Fans of romaine lettuce salads may not totally be in the clear yet, but there is one slightly encouraging sign, according to the Center for Disease Control. The popular variety of lettuce has been linked to a widespread E. coli outbreak since last month, but the CDC said the contaminated lettuce may have passed its expiration date.

In a Wednesday news release, the CDC provided an update on the situation that has scared people away from buying romaine lettuce since mid-April. The good news is that any lettuce from the Yuma, Arizona, region, where the toxic lettuce was thought to come from, is most likely no longer for sale in stores.

“It is unlikely that any romaine lettuce from the Yuma growing region is still available in people’s homes, stores, or restaurants due to its 21-day shelf life,” the CDC said Wednesday. “The most recent illnesses reported to CDC started when romaine lettuce from the Yuma growing region was likely still available in stores, restaurants, and in peoples’ homes.”

The last shipments from the Yuma growing region were harvested on April 16. It takes two or three weeks for an E. coli illness to be reported to the CDC. Food and Drug Administration Commissioner Scott Gottlieb tweeted that “romaine currently available for purchase is not part of this outbreak investigation.”
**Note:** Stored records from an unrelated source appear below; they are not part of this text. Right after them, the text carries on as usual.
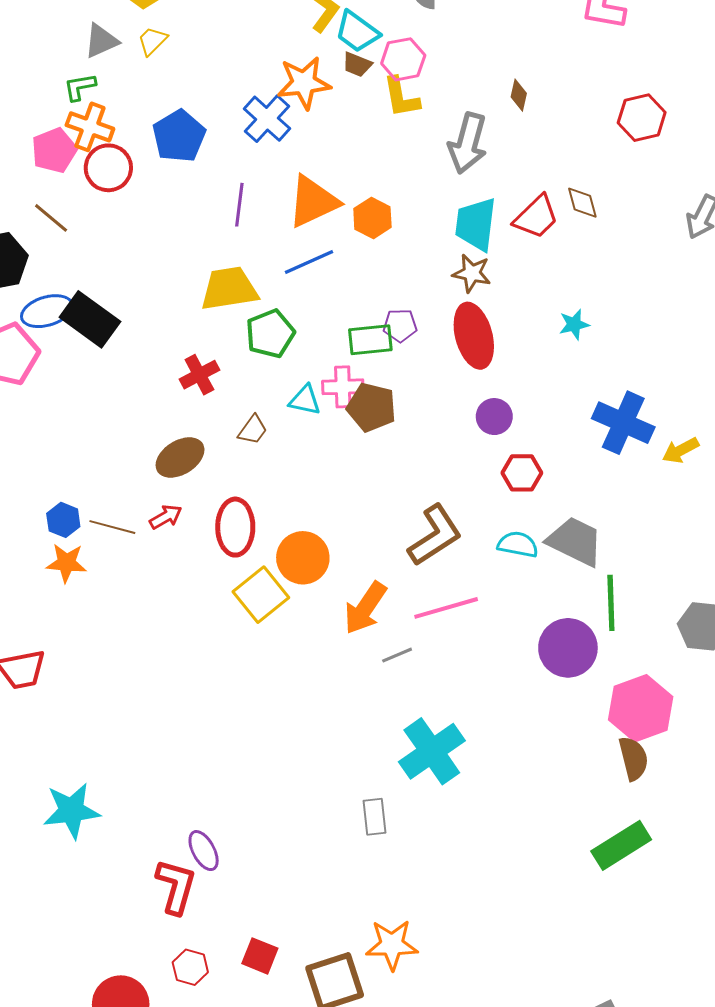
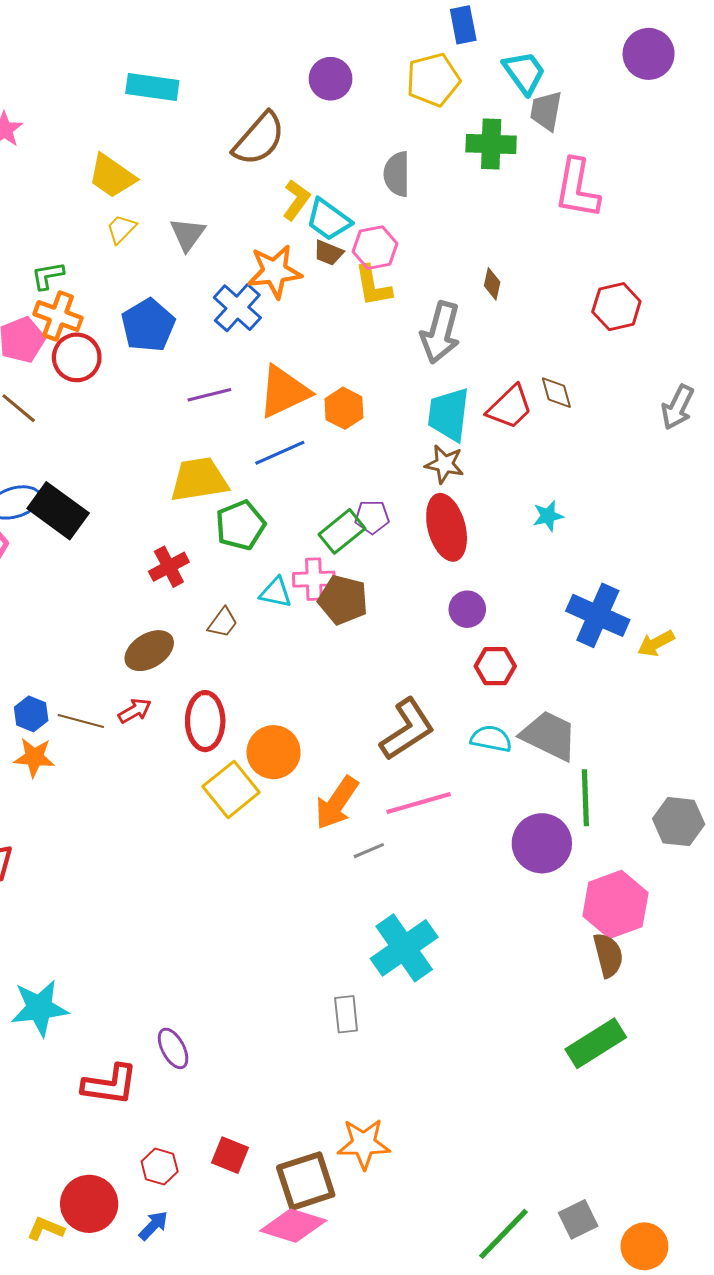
gray triangle: (101, 41) -> (188, 234), moved, turned -30
purple line: (239, 205) -> (209, 395), turned 69
green rectangle: (370, 340) -> (342, 531), turned -33
red L-shape: (176, 886) -> (110, 1085), moved, turned 82

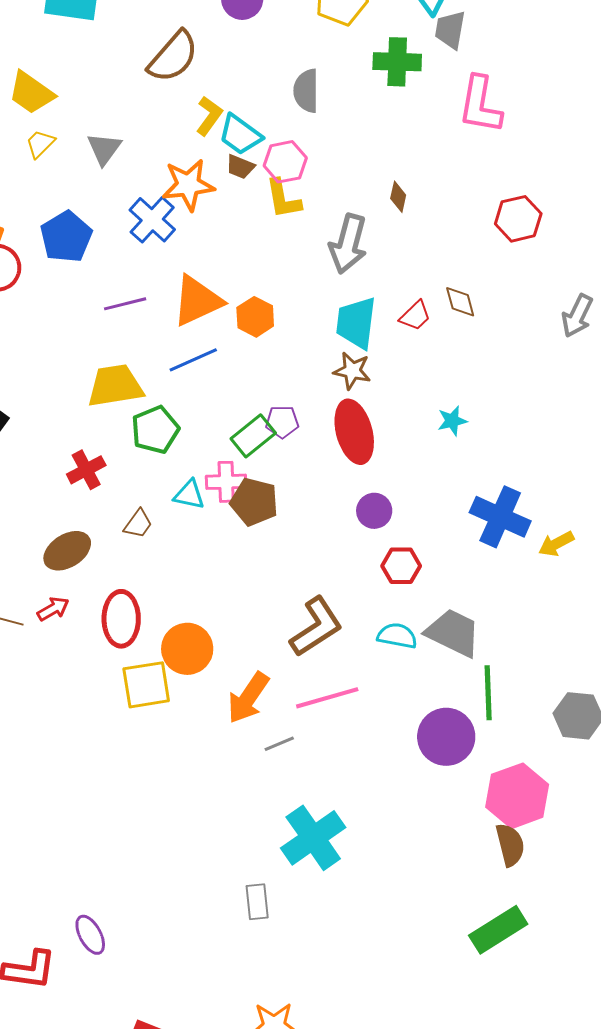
red trapezoid: (510, 407) -> (415, 316), size x0.7
yellow square: (231, 789) -> (146, 685), turned 30

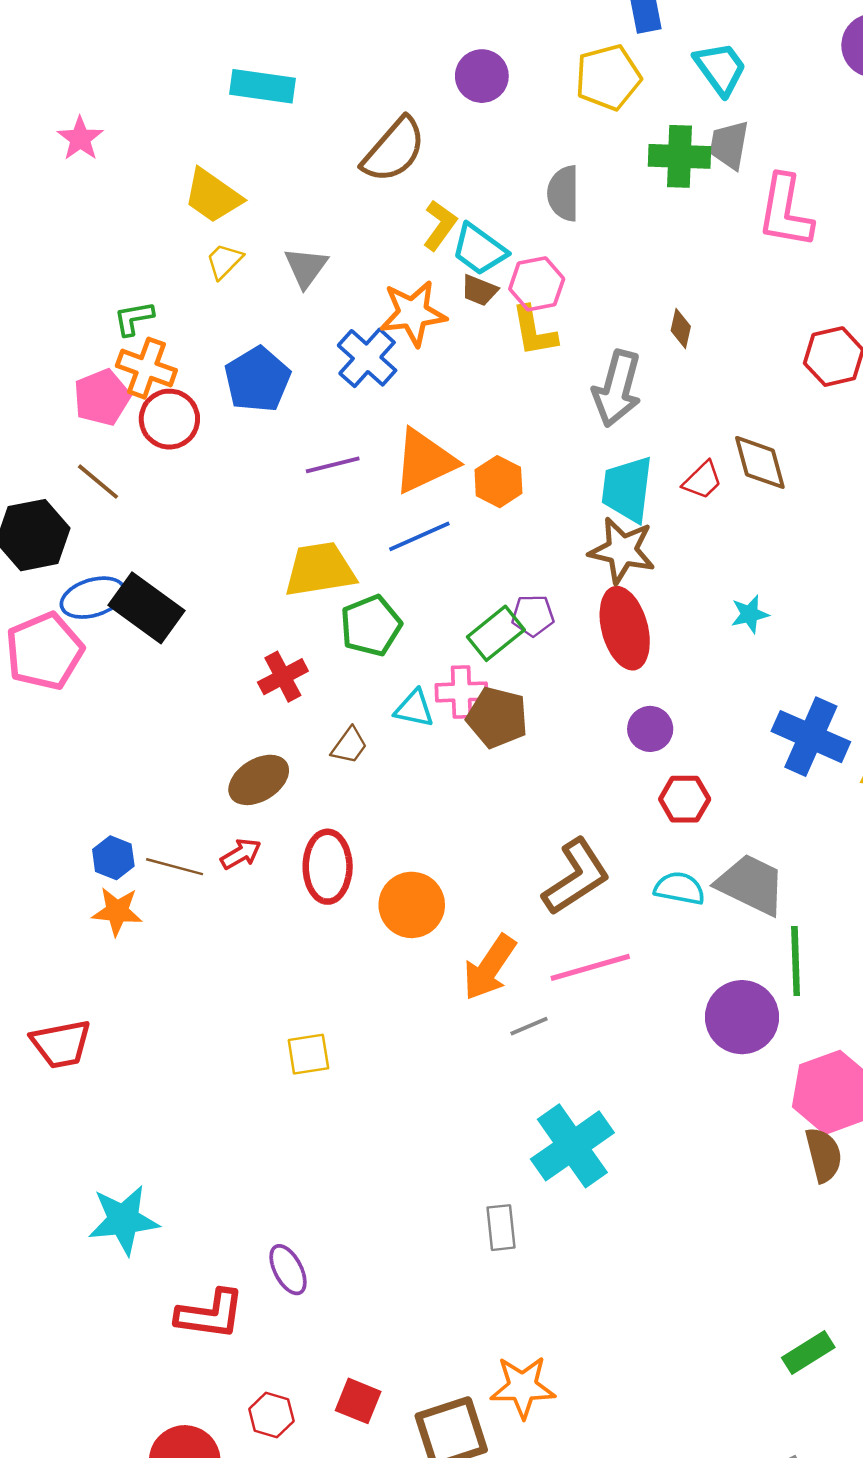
gray trapezoid: (450, 30) -> (729, 145), moved
brown diamond: (460, 302) -> (760, 462), size x1.4
brown star: (352, 371) -> (622, 550), size x1.4
yellow square: (146, 685) -> (308, 1054), moved, size x0.7
green rectangle: (498, 930) -> (808, 1353), moved, size x0.7

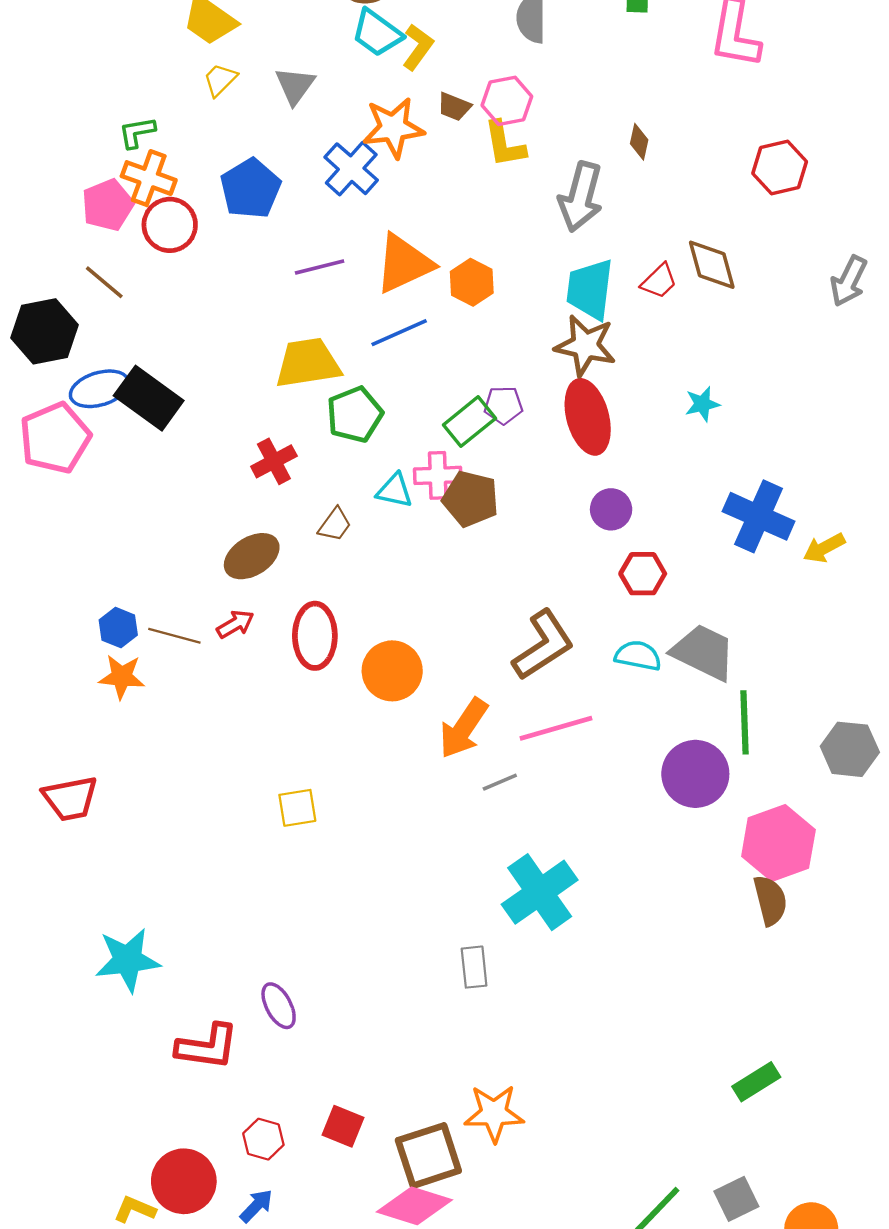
cyan trapezoid: (479, 249) -> (377, 33), moved

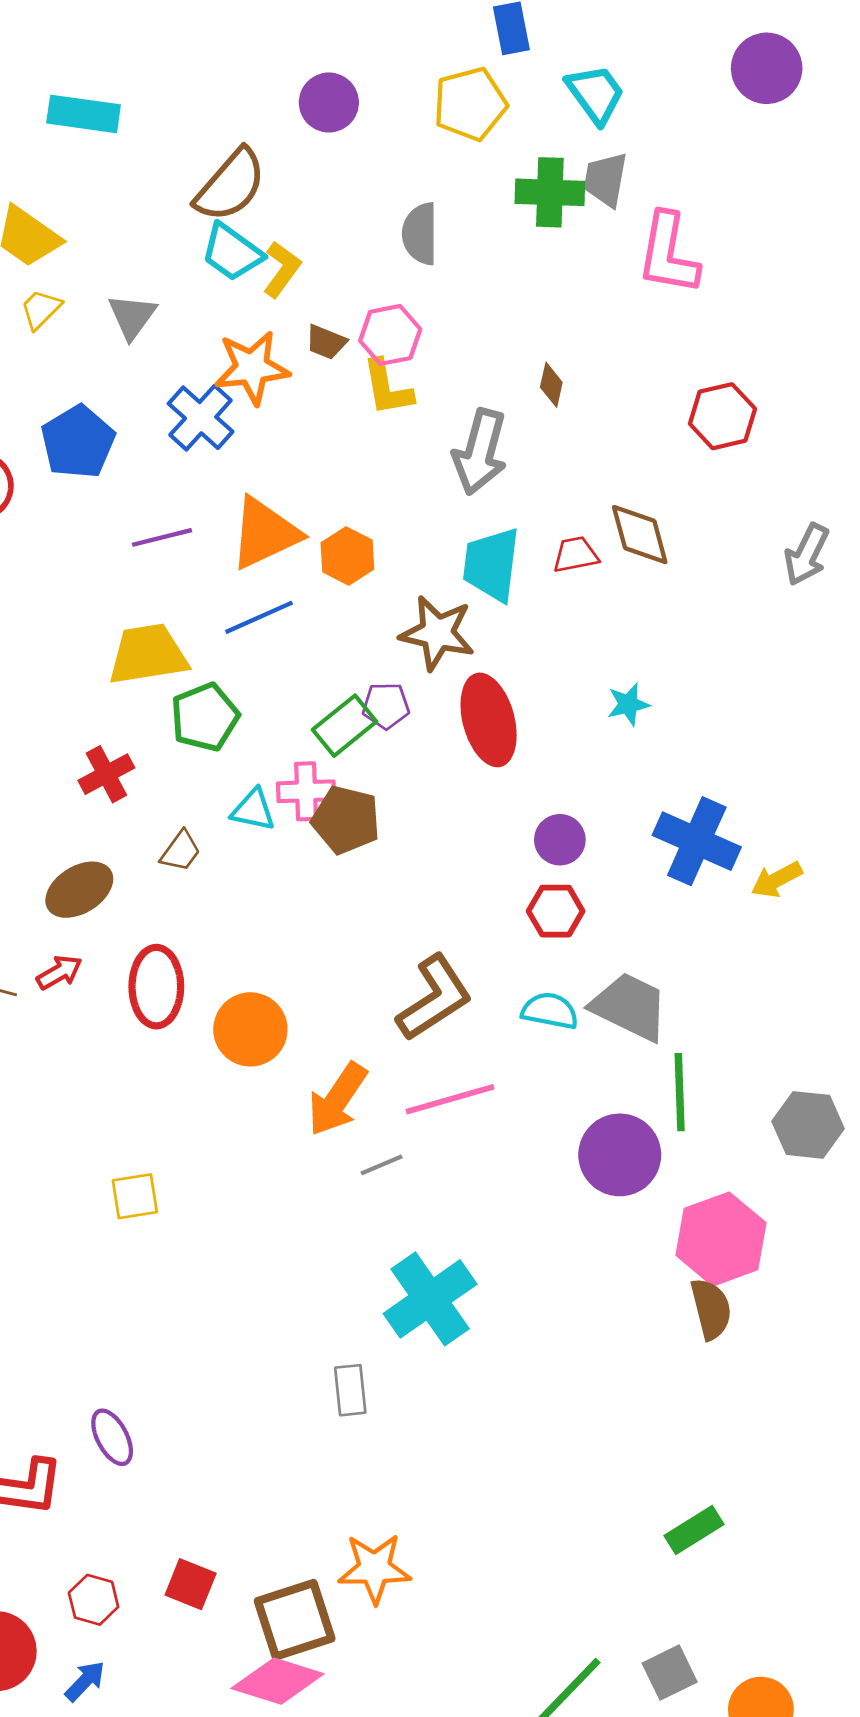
red trapezoid: (659, 281) -> (576, 555), turned -147
brown star: (585, 345) -> (437, 633), moved
purple circle: (611, 509) -> (560, 840), moved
However, he also noted that the problem is complicated and the contamination likely did not come from just one farm in Yuma. Investigators are still working to find the exact source of the contamination, which was first announced on April 10.

lettuce The CDC said it is unlikely contaminated romaine lettuce from the recent E. coli outbreak is still on shelves. A man shops for vegetables beside Romaine lettuce stocked and for sale at a supermarket in Los Angeles, California on May 2, 2018, where the first death from an E Coli contaminated Romaine lettuce outbreak was reported. Photo: Frederic J. Brown/AFP/Getty Images

Wednesday’s CDC news release upped the total illness count to 172 people across 32 different states. Seventy-five people have been hospitalized and one person died in California. The Washington Post likened it to a 2006 E. coli outbreak in baby spinach, which eventually made more than 200 people ill.

The strain of E. coli present in the contaminated lettuce can cause vomiting, diarrhea and other symptoms.